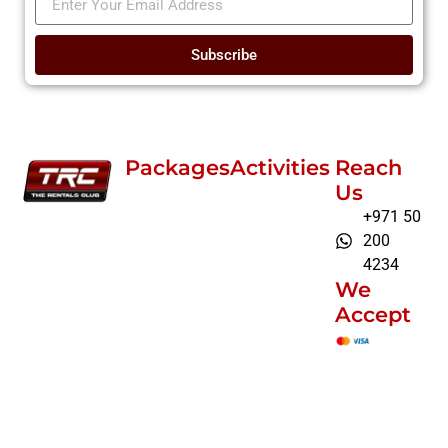
Subscribe
Packages
Activities
Reach
Us
+971 50
200
4234
We
Accept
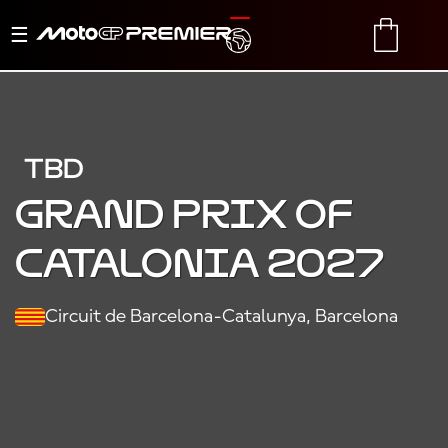
Toggle
TRANSLATE
CART
navigation
TBD
Grand Prix of
Catalonia 2027
Circuit de Barcelona-Catalunya, Barcelona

| Exercise |
From the line with "Catalonia 2027" to the final line of the listing, write out each line unchanged. Add nothing.

| Your response |
Catalonia 2027
Circuit de Barcelona-Catalunya, Barcelona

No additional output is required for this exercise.